Ibnu Abbas r.a., ia adalah pribadi yang istimewa. Sejak kecil ia sudah sering bersama Rasul Saw. Ketika ia masih belia, pernah suatu saat di akhir malam ia sholat di belakang Nabi Saw. Lalu Nabi Saw menarik tangannya agar berdiri di dekatnya. Tapi setelah Nabi Saw kembali khusyuk dalam sholatnya, ia kembali mundur ke belakang. Usai sholat, Nabi Saw bertanya kepadanya, “Mengapa engkau mundur padahal aku menyuruhmu berdiri di dekatku?” “Apakah patut seseorang sholat di dekatmu, sementara engkau adalah Rasulullah yang mulia?”, jawab Ibnu Abbas r.a.
Nabi Saw kagum dan takjub dengan jawaban Ibnu Abbas r.a. Lalu dengan tulus Nabi Saw berdo’a kepada Allah, “Ya Allah, berilah ia pemahaman yang dalam tentang agama dan ajarilah ia takwil”. Bila Nabi Saw telah berdo’a meminta kebaikan untuk seorang hamba, adakah yang lebih membahagiakan dari pada hal itu? Aduhai, sungguh beruntung Ibnu Abbas r.a.
Setelah do’a Sang Nabi terucap, seakan-akan setelah hari itu kecerdasan hanyalah milik Ibnu Abbas. Ia menjadi ukuran kecerdasan di antara anak-anak seusianya. Tidak, lebih dari itu. Orang-orang dewasa pun menjadikan ia sebagai marja’ (rujukan). Pernah suatu ketika, ‘Umar bin Khaththab r.a. mengajak Ibnu Abbas r.a. ke sebuah majelis yang dihadiri orang-orang dewasa. “Mengapa anak kecil ini engkau bawa kemari wahai umar?”, kata salah seorang di dalam majelis tersebut. Bukannya menjawab pertanyaan tersebut, Umar malah menyampaikan firman Allah, “Apabila telah datang pertolongan Allah dan kemenangan, dan kamu lihat manusia masuk agama Allah dengan berbondong-bondong, maka bertasbihlah dengan memuji Tuhanmu dan mohonlah ampun kepada-Nya. Sesungguhnya Dia adalah Maha Penerima taubat.” (QS. An Nashr: 1-3). “Bagaimana penafsiran ayat ini menurut kalian?”, tanya Umar.
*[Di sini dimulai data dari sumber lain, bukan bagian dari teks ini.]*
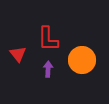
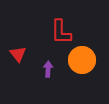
red L-shape: moved 13 px right, 7 px up
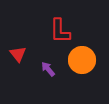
red L-shape: moved 1 px left, 1 px up
purple arrow: rotated 42 degrees counterclockwise
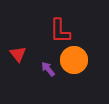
orange circle: moved 8 px left
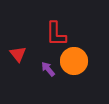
red L-shape: moved 4 px left, 3 px down
orange circle: moved 1 px down
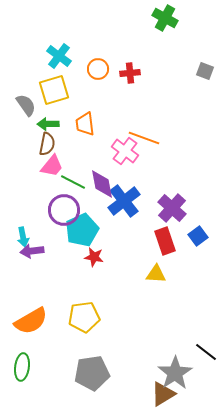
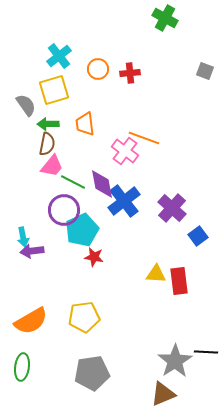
cyan cross: rotated 15 degrees clockwise
red rectangle: moved 14 px right, 40 px down; rotated 12 degrees clockwise
black line: rotated 35 degrees counterclockwise
gray star: moved 12 px up
brown triangle: rotated 8 degrees clockwise
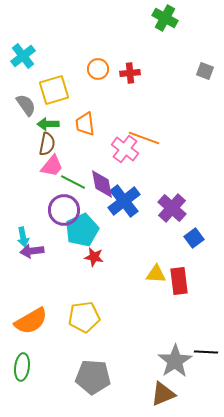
cyan cross: moved 36 px left
pink cross: moved 2 px up
blue square: moved 4 px left, 2 px down
gray pentagon: moved 1 px right, 4 px down; rotated 12 degrees clockwise
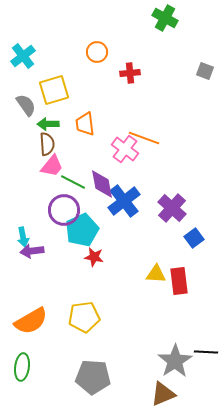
orange circle: moved 1 px left, 17 px up
brown semicircle: rotated 15 degrees counterclockwise
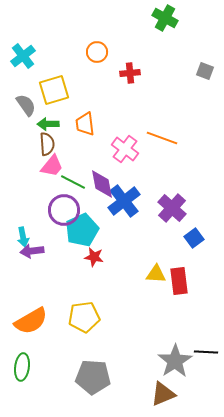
orange line: moved 18 px right
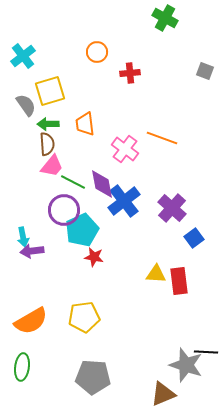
yellow square: moved 4 px left, 1 px down
gray star: moved 11 px right, 4 px down; rotated 20 degrees counterclockwise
Di antara mereka ada yang menjawab, “Kita diperintahkan untuk memuji Allah dan bertaubat kepada-Nya, ketika kita diberi pertolongan dan kemenangan”. Sebagian lagi menjawab, “Kami tidak tahu”. Lalu Umar melirik Ibnu Abbas sambil bertanya, “Beginikah penafsiranmu tentang ayat ini?” “Tidak”, jawab Ibnu Abbas. “Surat tersebut adalah pertanda wafatnya Rasulullah shallallahu ‘alaihi wasallam sudah dekat. Allah memberitahunya dengan ayatnya: “Jika telah datang pertolongan Allah dan kemenangan’, itu berarti penaklukan Makkah dan itulah tanda ajalmu (Muhammad), karenanya “Bertasbihlah dengan memuji Rabbmu dan mohonlah ampunan, sesungguhnya Dia Maha Menerima taubat”, tutur Ibnu Abbas. “Aku tidak tahu penafsiran ayat tersebut selain seperti yang engkau ketahui“, kata Umar.”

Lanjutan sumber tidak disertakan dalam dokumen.